Sunday's salty answer is : Billy doesn't need to angst about Supreme Leader, Dimitri does it already and it's nigh unbearable
I've already mentionned it, but to me, AM's message of "drop vengeance for acceptance" falls completely flat because... Dimitri doesn't accept everything that makes Supreme Leader, well, Supreme Leader, WC is obliterated from everyone's memory and all is well that ends well.
Dimitri won't even ask what Thales is to her, or why she was working with him for her "ideals", or why Duscur happened (both the Tragedy and the following massacre), or where is Rhea/why was she caught, or why Supreme Leader thinks Flayn's race is what makes her unable to "rule over the people", etc etc.
That's why I prefer TS's Roland, both in his route and the golden one, he reluctantly accepts to put his revenge aside and not kill Gustadolph on spot, he still hates him but also wants to stop the bloodshed for the sake of Glenrbook/Norzelia.
Sure, Dimitri's AM arc is to learn to live for himself, so to stop pushing his feelings aside for the sake of his people and embrace them : he cannot still hold hatred against her but move on for the Kingdom, so the devs had him... not feel hatred at her at all? Drop all of his grievances and only end up fighting her because he has to stop her war and their views are not compatible at all?
Dimitri? Bleeding Heart Dimitri?
What would he feel if he saw the rooms where people were waiting in before being transformed in War Assets ? Or would he feel the same feeling of sadness because "their ideals" forces him to stop her, if Supreme Leader told him Flayn, because of her race, has no regards for human life? Or if she told him Dedue's sister and entire family were "necessary sacrifices" because her ideals needed Duscur to happen?
We have the entire sobfest "I have to kill her because our ideals are not compatible and we will not see eye to eye to end this war :'(" and no "I have to kill her to end this war and to bring justice for all those suffered and are still suffering due to her selfish war".
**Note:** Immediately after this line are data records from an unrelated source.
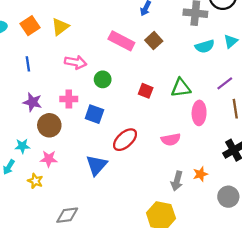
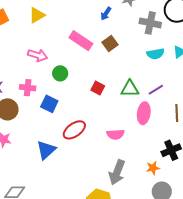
yellow triangle: (60, 27) -> (37, 15), moved
purple line: (225, 83) -> (156, 90), moved
orange star: (200, 174) -> (153, 168), moved
gray arrow: (177, 181) -> (117, 172), size x1.4

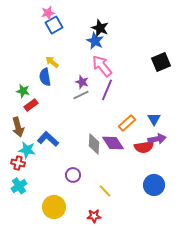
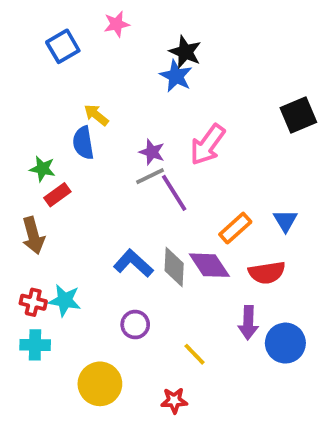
pink star: (48, 13) -> (117, 24), moved
blue square: (54, 25) -> (63, 46), moved
pink arrow: (102, 66) -> (208, 145), moved, turned -105
purple line: (107, 90) -> (174, 193), moved, turned -55
blue L-shape: (48, 139) -> (133, 263), moved
purple arrow: (157, 139) -> (248, 323), moved, turned 102
cyan star: (27, 150) -> (65, 300), moved
cyan cross: (19, 186) -> (35, 345), turned 35

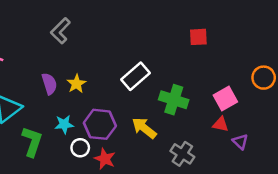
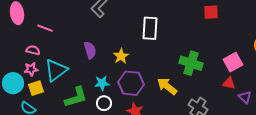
white rectangle: (136, 76) -> (150, 28), moved, turned -45
yellow star: (76, 84) -> (121, 56), moved
green L-shape: (32, 142) -> (76, 97), turned 55
white circle: (80, 148) -> (104, 103), moved

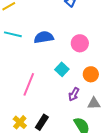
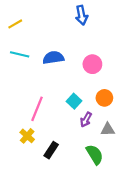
cyan square: (62, 69) -> (74, 101), moved
yellow cross: (20, 122) -> (27, 136), moved

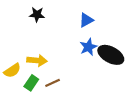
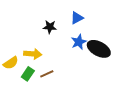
black star: (37, 15) -> (50, 27), moved

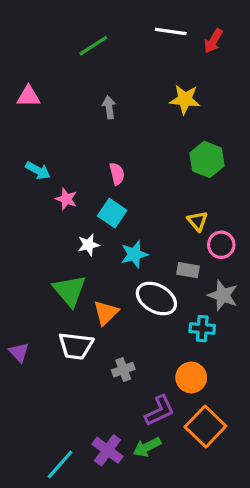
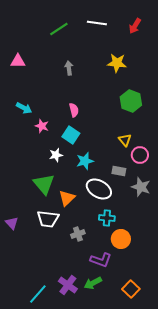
white line: (171, 31) -> (97, 23), moved
cyan cross: (202, 329) -> (107, 218), moved
purple L-shape: (160, 411) -> (101, 260), turned 45
orange square: (205, 426) -> (131, 289), moved, size x0.7

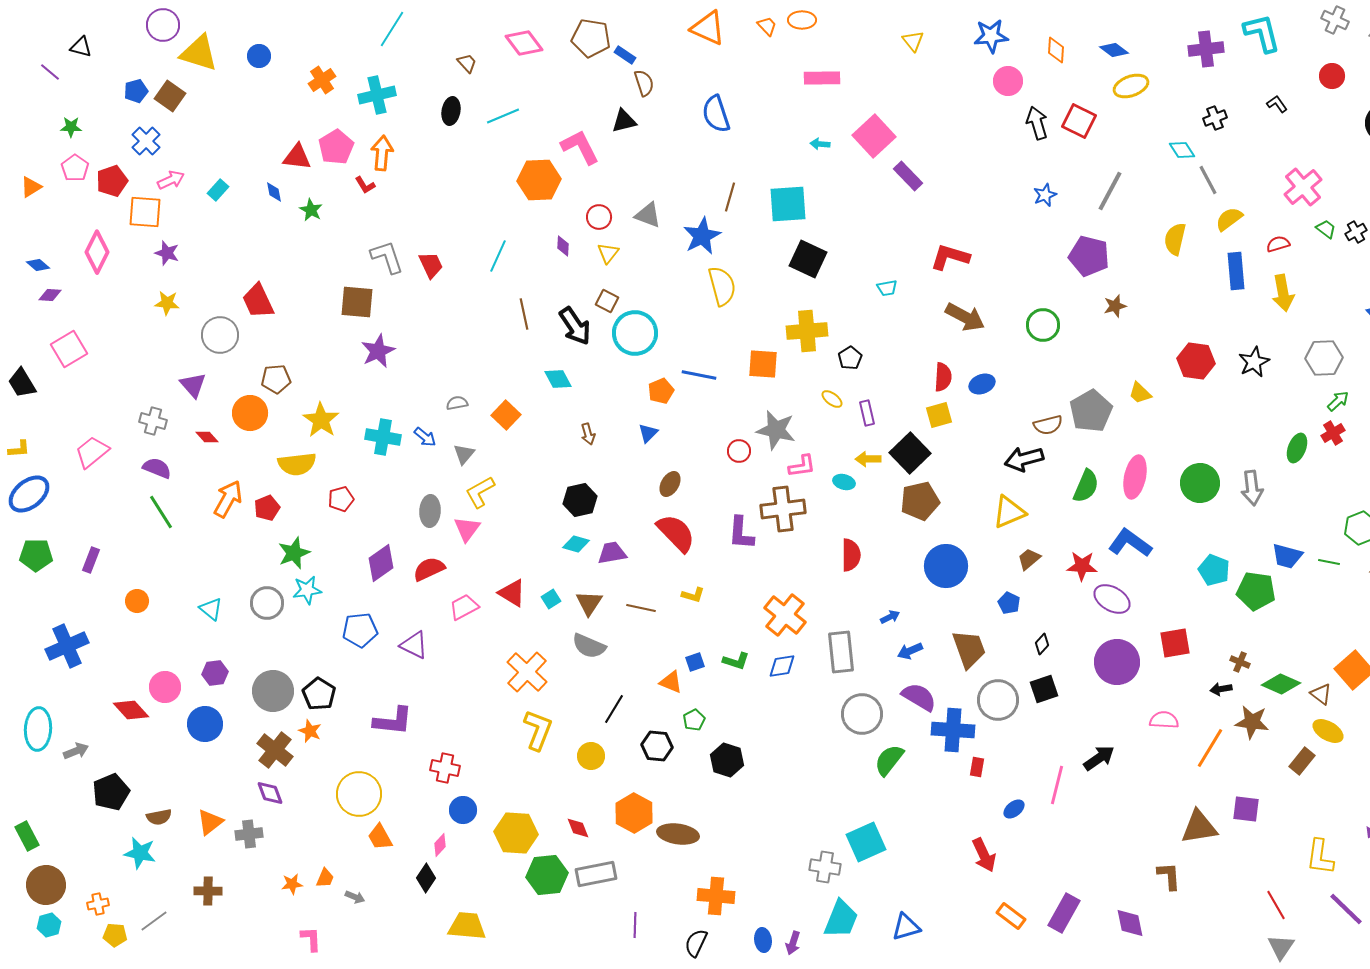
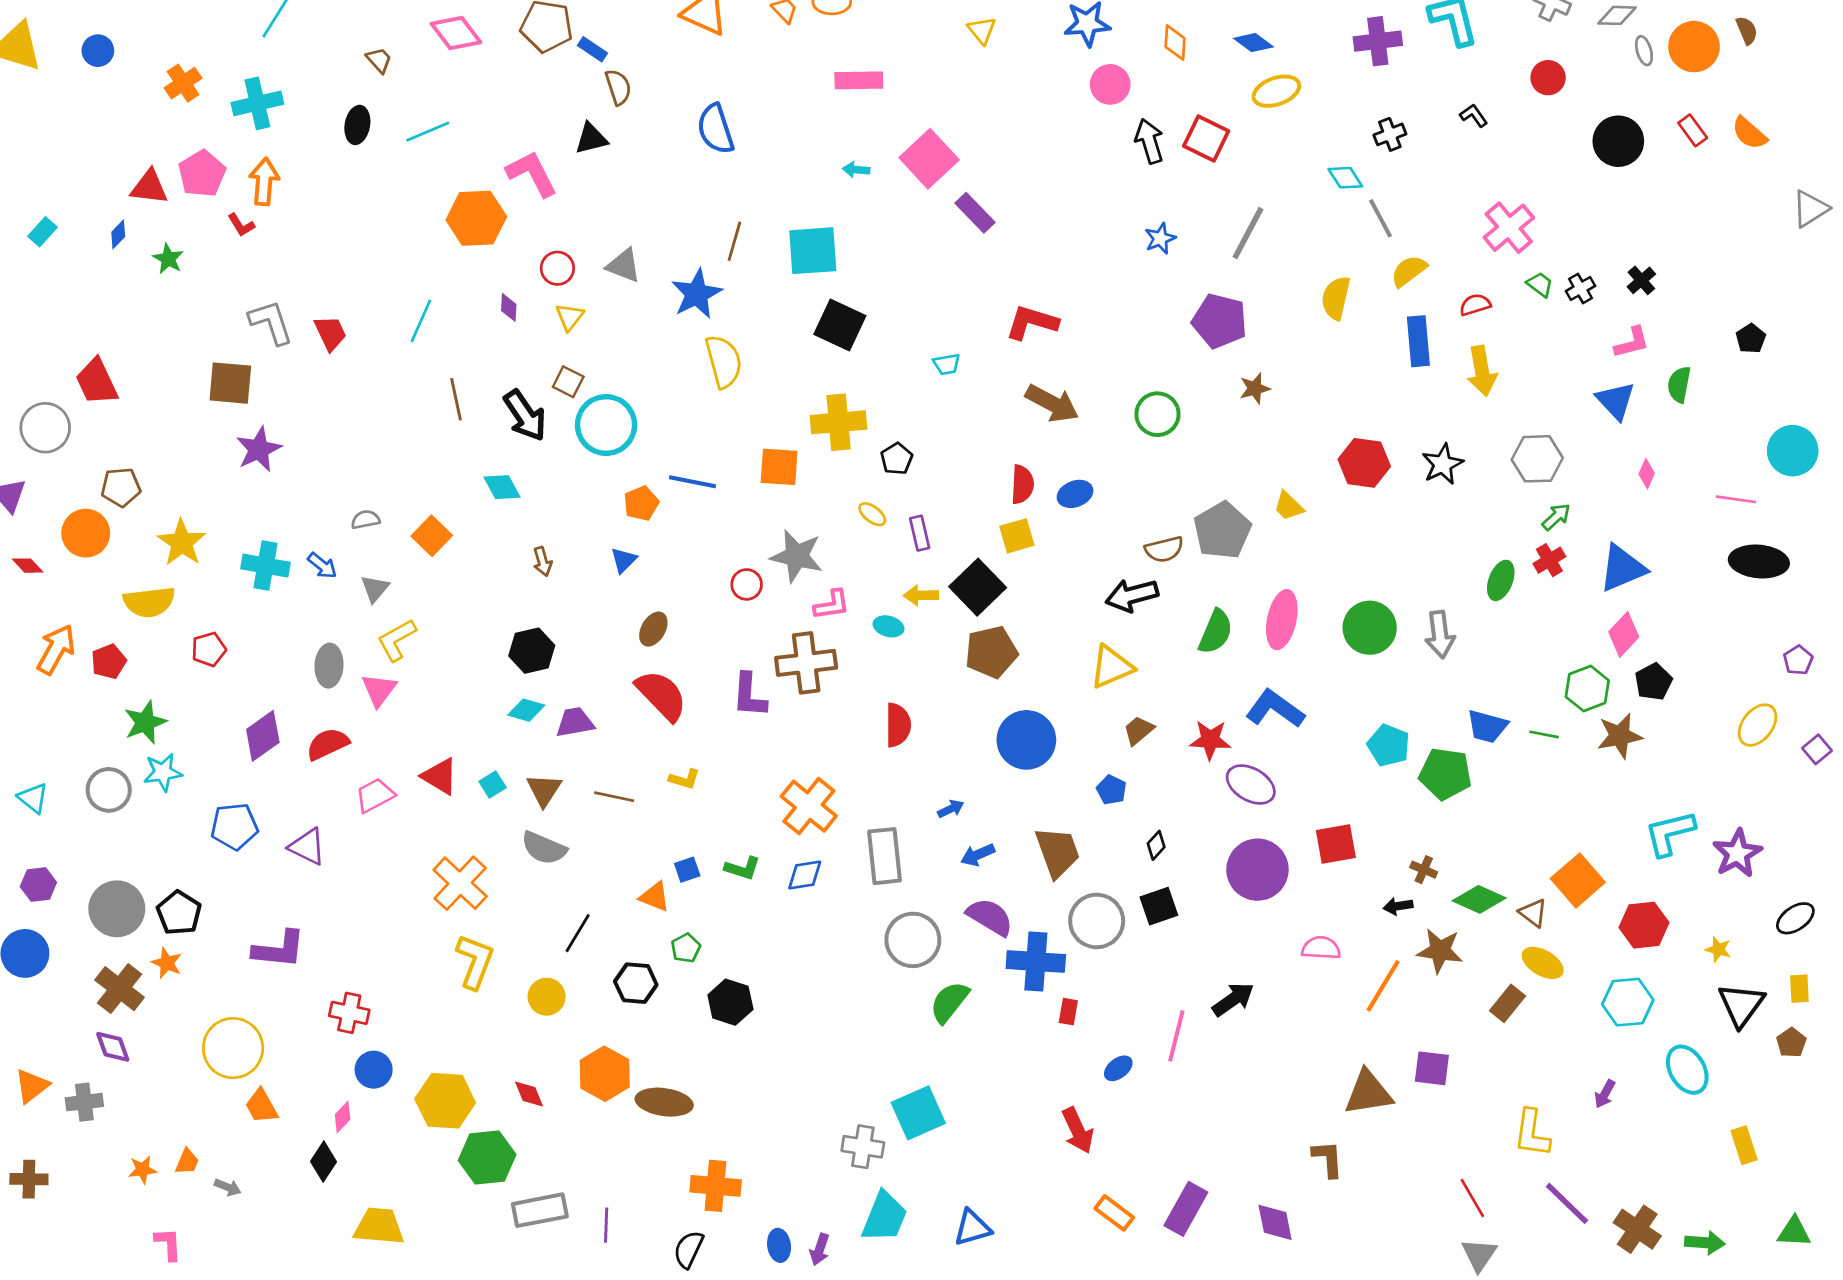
blue diamond: (274, 192) -> (118, 234), turned 55
gray rectangle: (596, 874) -> (540, 1210), moved

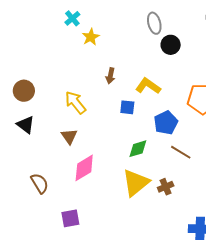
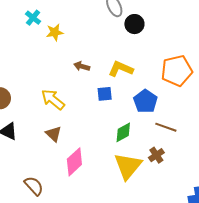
yellow star: (91, 37) -> (55, 32), turned 30
brown arrow: (110, 76) -> (82, 66), turned 105
brown cross: (166, 187) -> (156, 155), moved

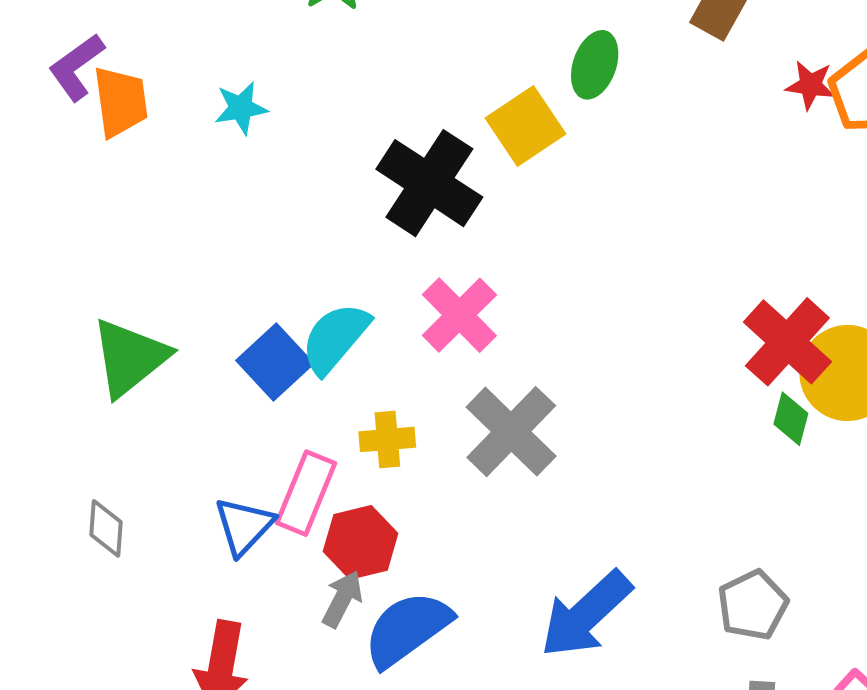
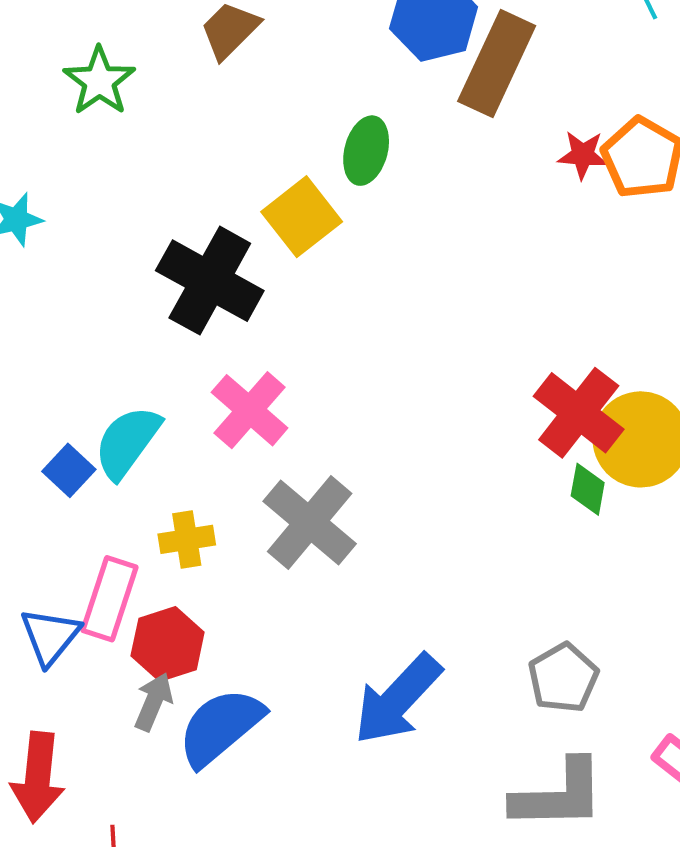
blue square: (275, 362) -> (69, 470), size x0.7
In a way we have boar!mitri being BaD because he wants not just to kill, but to murder her, and King!mitri being GoOd because now he doesn't want to kill her, but has to because their ideals are clashing and he has to end her war :'(
Fun for thought -
Imagining Supreme Leader somehow survives AM and Dimitri doesn't want to kill her, what happens?
Naesala only escapes death because Tibarn ultimately knows about the Blood Pact, bcs herons and bcs Naesala makes amends and decides to atone.
Assuming Rhea is found in the state she's in at the end of SS/VW, would the CoS want her execution?
If the truth about Duscur and Agarthans is revealed (but unlike Naesala, Supreme Leader willingly helped the people who tortured her and in turn called the following people who were tortured "necessary sacrifices"), on top of the current War and Cornelia, given how she helped and abided by her Agarthan associates, and started the war, and sacrificed her own people to create War Assets... Would Faerghus/whoever's in charge of Leicester (Erwin) and Adrestians themselves want her alive?
What would she become? Exiled from Fodlan? Executed? Put in permanent House Arrest in a manor?